▸ **About this exercise**:
Count, in the entries, the lines with "Zouk". Answer with the number only.

#### Records to use ####

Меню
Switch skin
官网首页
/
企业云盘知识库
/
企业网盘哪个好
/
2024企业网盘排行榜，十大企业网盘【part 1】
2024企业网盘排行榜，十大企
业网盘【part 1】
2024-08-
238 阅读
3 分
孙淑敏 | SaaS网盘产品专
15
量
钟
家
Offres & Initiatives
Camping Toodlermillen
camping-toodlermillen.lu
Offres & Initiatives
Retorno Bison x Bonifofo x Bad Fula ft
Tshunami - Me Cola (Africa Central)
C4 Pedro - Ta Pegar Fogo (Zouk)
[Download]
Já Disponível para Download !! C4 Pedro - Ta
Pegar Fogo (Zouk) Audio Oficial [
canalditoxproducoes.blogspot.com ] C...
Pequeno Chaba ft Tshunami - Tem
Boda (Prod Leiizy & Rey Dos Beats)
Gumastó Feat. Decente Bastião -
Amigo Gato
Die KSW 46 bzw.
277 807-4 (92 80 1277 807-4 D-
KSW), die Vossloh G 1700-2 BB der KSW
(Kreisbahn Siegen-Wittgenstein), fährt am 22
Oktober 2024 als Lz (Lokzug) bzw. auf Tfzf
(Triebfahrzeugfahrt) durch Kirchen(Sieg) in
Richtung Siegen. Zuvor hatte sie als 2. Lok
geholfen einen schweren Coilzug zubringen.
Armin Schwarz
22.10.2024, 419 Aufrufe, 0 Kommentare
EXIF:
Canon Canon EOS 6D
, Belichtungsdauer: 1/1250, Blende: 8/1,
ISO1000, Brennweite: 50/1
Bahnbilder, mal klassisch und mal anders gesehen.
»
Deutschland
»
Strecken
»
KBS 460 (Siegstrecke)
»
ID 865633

####
#### Records to use ####

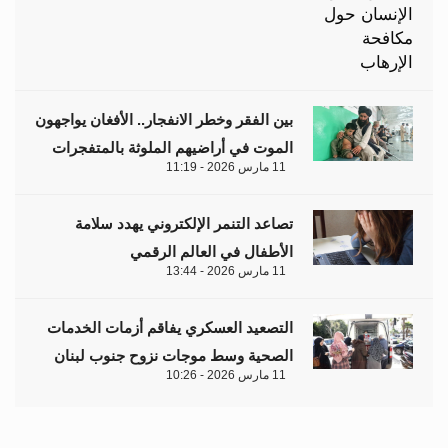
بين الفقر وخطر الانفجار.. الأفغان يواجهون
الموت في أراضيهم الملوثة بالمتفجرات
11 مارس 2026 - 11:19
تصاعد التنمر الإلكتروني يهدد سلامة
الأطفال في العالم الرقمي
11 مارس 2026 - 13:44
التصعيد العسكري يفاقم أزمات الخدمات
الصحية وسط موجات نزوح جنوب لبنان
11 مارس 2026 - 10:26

####

▸ **Answer area**:
2